[Opening Data section]

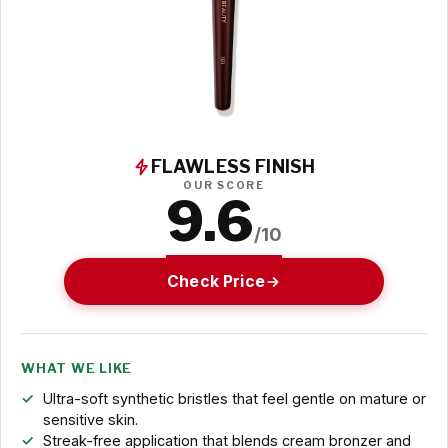
FLAWLESS FINISH
OUR SCORE
9.6
/10
Check Price
WHAT WE LIKE
Ultra-soft synthetic bristles that feel gentle on mature or
sensitive skin.
Streak-free application that blends cream bronzer and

[Closing Data section]

The result should be every line of the data, reproduced exactly, with the images removed.

FLAWLESS FINISH
OUR SCORE
9.6
/10
Check Price
WHAT WE LIKE
Ultra-soft synthetic bristles that feel gentle on mature or
sensitive skin.
Streak-free application that blends cream bronzer and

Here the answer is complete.